- _Problem to solve_:
Determine how many lines of the entries that follow contain "WIJZIGEN", and respond with that number alone.

☆ ☆ ☆

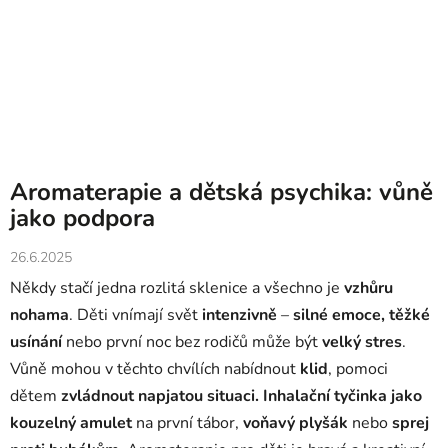
Aromaterapie a dětská psychika: vůně
jako podpora
26.6.2025
Někdy stačí jedna rozlitá sklenice a všechno je
vzhůru
nohama
. Děti vnímají svět
intenzivně
–
silné emoce, těžké
usínání
nebo první noc bez rodičů může být
velký stres
.
Vůně mohou v těchto chvílích nabídnout
klid
, pomoci
dětem
zvládnout napjatou situaci. Inhalační tyčinka jako
kouzelný amulet
na první tábor,
voňavý plyšák
nebo
sprej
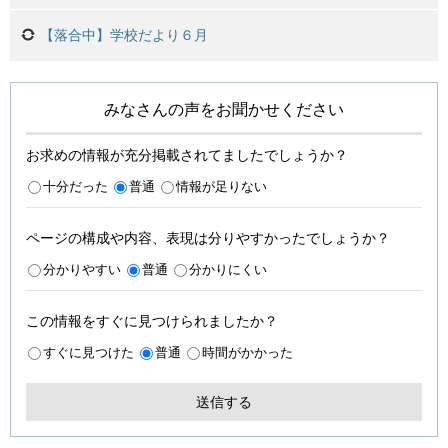
【落合中】学校だより６月
みなさんの声をお聞かせください
お求めの情報が充分掲載されてましたでしょうか？
十分だった
普通
情報が足りない
ページの構成や内容、表現は分りやすかったでしょうか？
分かりやすい
普通
分かりにくい
この情報をすぐに見つけられましたか？
すぐに見つけた
普通
時間がかかった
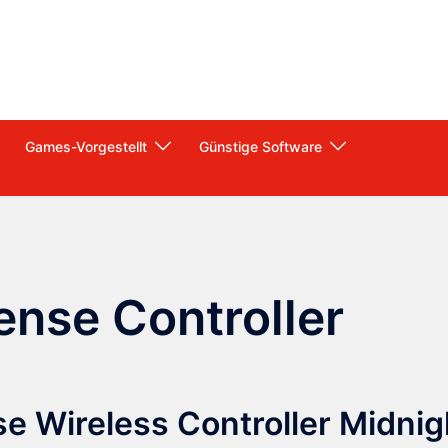
Games-Vorgestellt
Günstige Software
ense Controller
e Wireless Controller Midnig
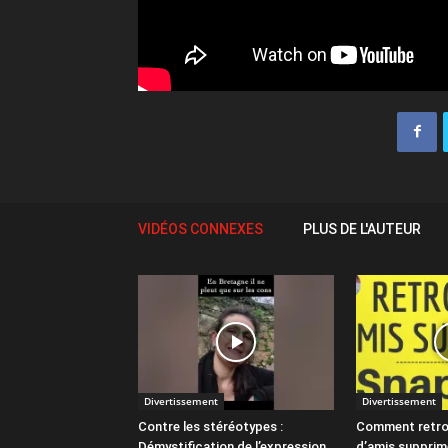
VIDÉOS CONNEXES
PLUS DE L'AUTEUR
Divertissement
Divertissement
Contre les stéréotypes :
Comment retro
Démystification de l’expression
d’amis supprim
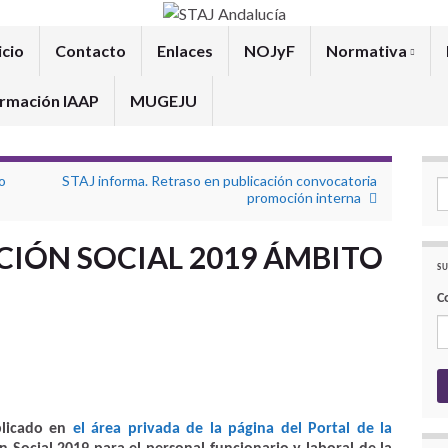
icio
Contacto
Enlaces
NOJyF
Normativa
rmación IAAP
MUGEJU
o
STAJ informa. Retraso en publicación convocatoria
Se
promoción interna
CCIÓN SOCIAL 2019 ÁMBITO
SU
C
blicado en
el área privada de la página del Portal de la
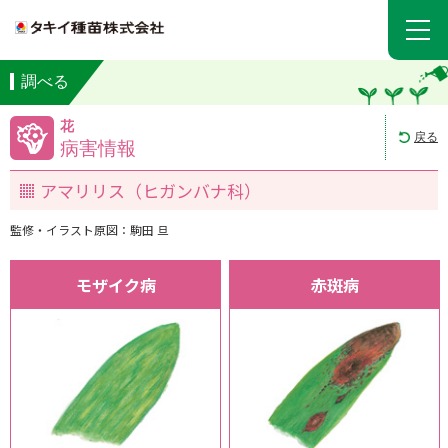
調べる
花
戻る
病害情報
アマリリス（ヒガンバナ科）
監修・イラスト原図：駒田 旦
モザイク病
赤斑病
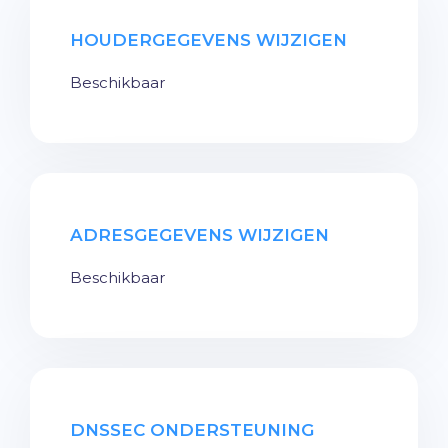
HOUDERGEGEVENS WIJZIGEN
Beschikbaar
ADRESGEGEVENS WIJZIGEN
Beschikbaar
DNSSEC ONDERSTEUNING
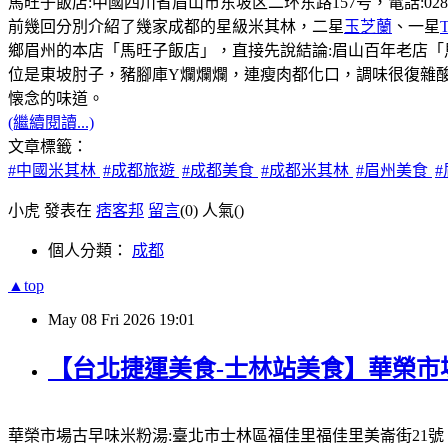
馬旺子飯店:中國四川省眉山市东坡区二环东路157号，電話:028-381131
前幾回分別介紹了幾家成都的星級米其林，二星
玉芝蘭
、一星
鄉眉州的本店「馬旺子飯店」，直接先說結論:眉山百年老店
位是東坡肘子，豬腳庫Y爛爛爛，連瘦肉都化口，調味很復雜
懐念的味道。
(繼續閱讀...)
文章標籤：
#中國米其林
#成都旅遊
#成都美食
#成都米其林
#眉州美食
小虎 發表在
痞客邦
留言
(0)
人氣(
)
個人分類：
成都
▲top
May
08
Fri
2026
19:01
【台北捷運美食-士林站美食】華榮市
華榮市場古早味米粉湯:臺北市士林區福佳里福佳里美崙街21號，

☆ ☆ ☆

- _Answer space_:
2